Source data
□ □ □ □ □
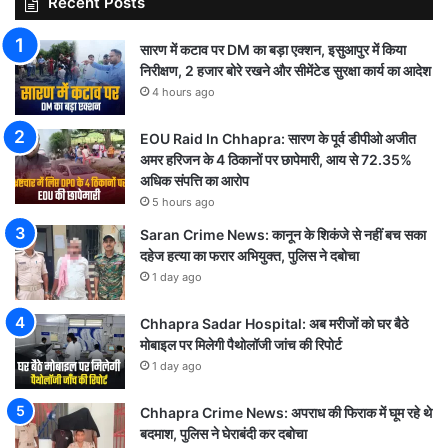
Recent Posts
सारण में कटाव पर DM का बड़ा एक्शन, इसुआपुर में किया
निरीक्षण, 2 हजार बोरे रखने और सीमेंटेड सुरक्षा कार्य का आदेश
4 hours ago
EOU Raid In Chhapra: सारण के पूर्व डीपीओ अजीत
अमर हरिजन के 4 ठिकानों पर छापेमारी, आय से 72.35%
अधिक संपत्ति का आरोप
5 hours ago
Saran Crime News: कानून के शिकंजे से नहीं बच सका
दहेज हत्या का फरार अभियुक्त, पुलिस ने दबोचा
1 day ago
Chhapra Sadar Hospital: अब मरीजों को घर बैठे
मोबाइल पर मिलेगी पैथोलॉजी जांच की रिपोर्ट
1 day ago
Chhapra Crime News: अपराध की फिराक में घूम रहे थे
बदमाश, पुलिस ने घेराबंदी कर दबोचा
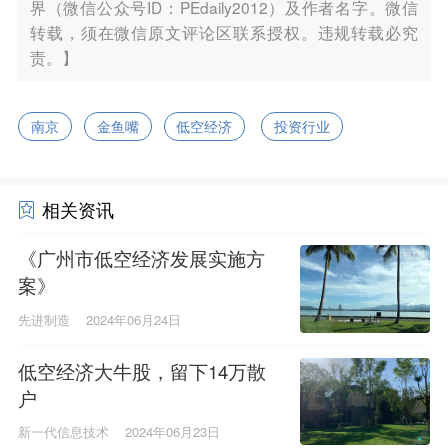
界（微信公众号ID：PEdaily2012）及作者名字。微信
转载，须在微信原文评论区联系授权。违规转载必究
责。】
南京
金鱼嘴
低空经济
投资行业
相关资讯
《广州市低空经济发展实施方
案》
先进制造
2024年06月24日
低空经济大牛股，留下14万散
户
新一代信息技术
2024年06月23日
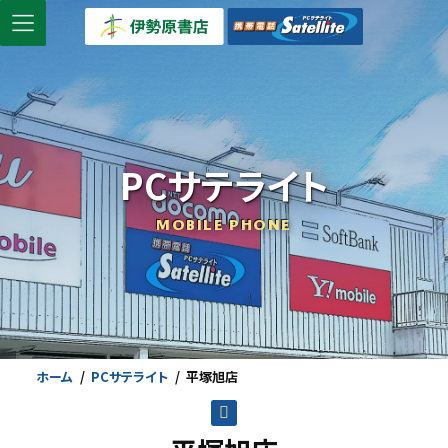
コ
ナ
ン
ビ
テ
ゲ
ン
ー
ツ
シ
へ
ョ
ス
ン
PCサテライト
キ
に
ッ
移
MOBILE PHONE
プ
動
ホーム
PCサテライト
平塚旭店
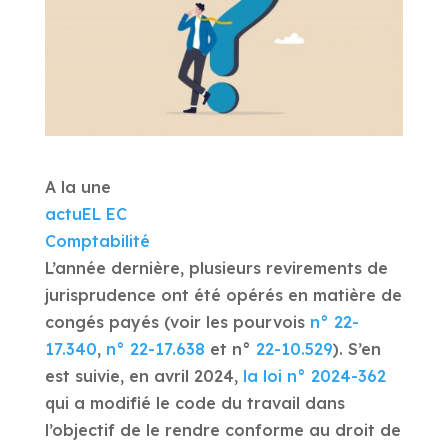
A la une
actuEL EC
Comptabilité
L’année dernière, plusieurs revirements de
jurisprudence ont été opérés en matière de
congés payés (voir les pourvois
n° 22-
17.340
,
n° 22-17.638
et n°
22-10.529
). S’en
est suivie, en avril 2024,
la loi n° 2024-362
qui a modifié le code du travail dans
l’objectif de le rendre conforme au droit de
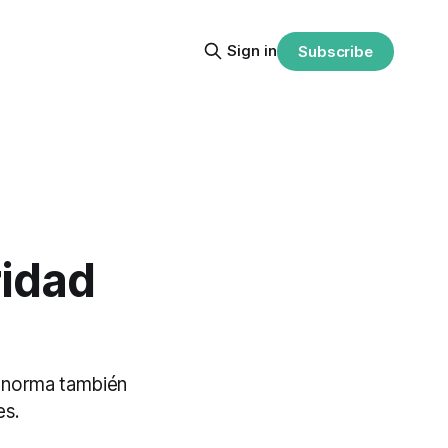
Sign in
Subscribe
ridad
a norma también
es.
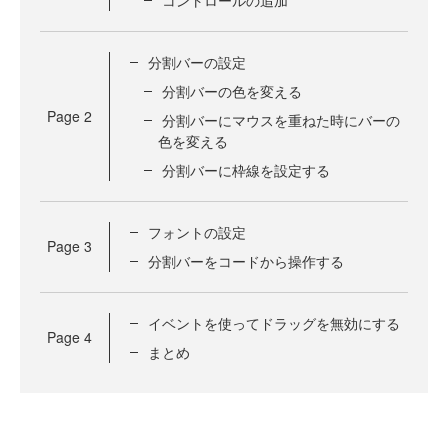
分割バーの設定
分割バーの色を変える
Page
2
分割バーにマウスを重ねた時にバーの
色を変える
分割バーに枠線を設定する
フォントの設定
Page
3
分割バーをコードから操作する
イベントを使ってドラッグを無効にする
Page
4
まとめ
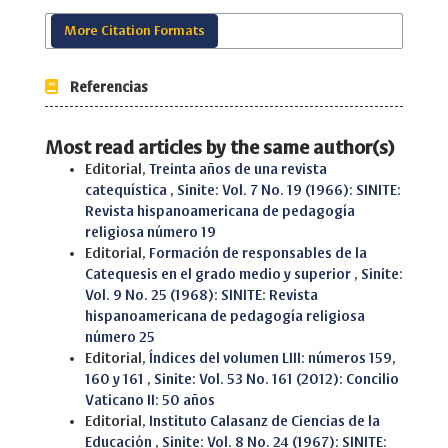
More Citation Formats
Referencias
Most read articles by the same author(s)
Editorial,
Treinta años de una revista
catequística
,
Sinite: Vol. 7 No. 19 (1966): SINITE:
Revista hispanoamericana de pedagogía
religiosa número 19
Editorial,
Formación de responsables de la
Catequesis en el grado medio y superior
,
Sinite:
Vol. 9 No. 25 (1968): SINITE: Revista
hispanoamericana de pedagogía religiosa
número 25
Editorial,
Índices del volumen LIII: números 159,
160 y 161
,
Sinite: Vol. 53 No. 161 (2012): Concilio
Vaticano II: 50 años
Editorial,
Instituto Calasanz de Ciencias de la
Educación
,
Sinite: Vol. 8 No. 24 (1967): SINITE:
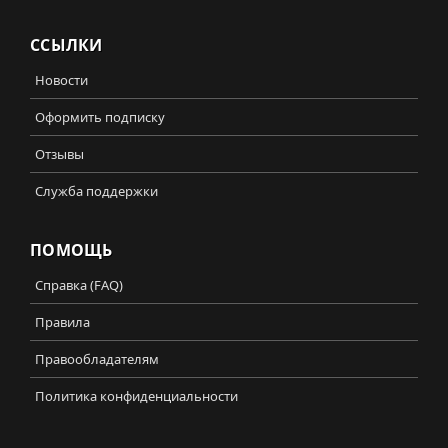
ССЫЛКИ
Новости
Оформить подписку
Отзывы
Служба поддержки
ПОМОЩЬ
Справка (FAQ)
Правила
Правообладателям
Политика конфиденциальности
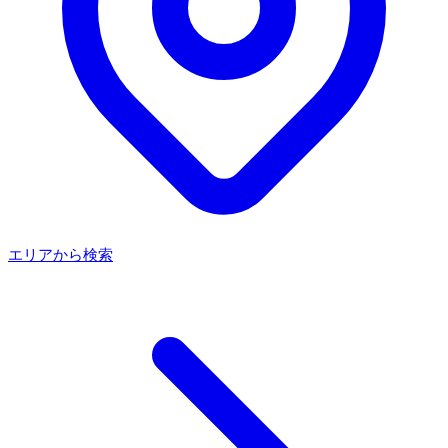
エリアから検索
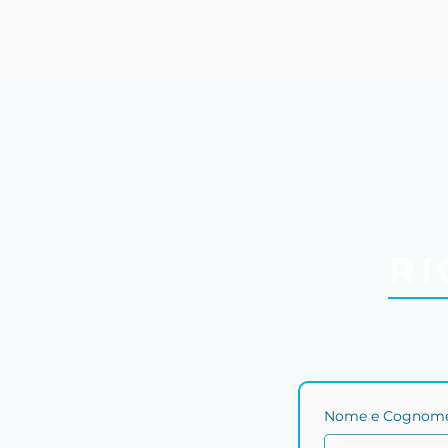
c
RI
Nome e Cognome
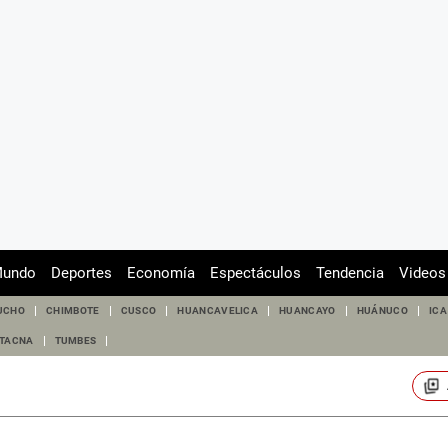
undo
Deportes
Economía
Espectáculos
Tendencia
Videos
UCHO
CHIMBOTE
CUSCO
HUANCAVELICA
HUANCAYO
HUÁNUCO
ICA
TACNA
TUMBES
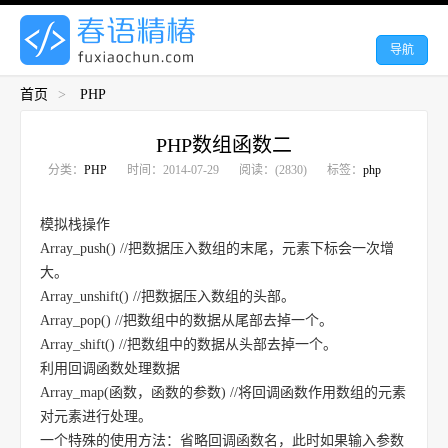
导航
首页
>
PHP
PHP数组函数二
分类：
PHP
时间：2014-07-29
阅读：(2830)
标签：
php
模拟栈操作
Array_push() //把数据压入数组的末尾，元素下标会一次增
大。
Array_unshift() //把数据压入数组的头部。
Array_pop() //把数组中的数据从尾部去掉一个。
Array_shift() //把数组中的数据从头部去掉一个。
利用回调函数处理数据
Array_map(函数，函数的参数) //将回调函数作用数组的元素
对元素进行处理。
一个特殊的使用方法：省略回调函数名，此时如果输入参数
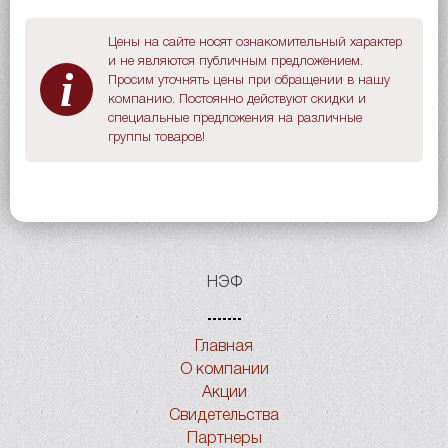
Цены на сайте носят ознакомительный характер
и не являются публичным предложением.
i
Просим уточнять цены при обращении в нашу
компанию. Постоянно действуют скидки и
специальные предложения на различные
группы товаров!
НЭФ
Главная
О компании
Акции
Свидетельства
Партнеры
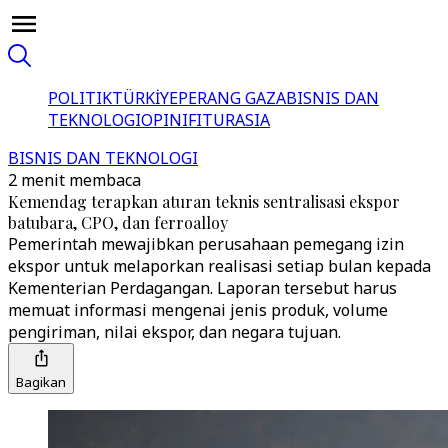
POLITIK
TÜRKİYE
PERANG GAZA
BISNIS DAN
TEKNOLOGI
OPINI
FITUR
ASIA
BISNIS DAN TEKNOLOGI
2 menit membaca
Kemendag terapkan aturan teknis sentralisasi ekspor
batubara, CPO, dan ferroalloy
Pemerintah mewajibkan perusahaan pemegang izin
ekspor untuk melaporkan realisasi setiap bulan kepada
Kementerian Perdagangan. Laporan tersebut harus
memuat informasi mengenai jenis produk, volume
pengiriman, nilai ekspor, dan negara tujuan.
Bagikan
□ □ □ □ □
**Activity**
Where a line of the data contains "años", copy that line.

**Answer section**
Treinta años de una revista
Vaticano II: 50 años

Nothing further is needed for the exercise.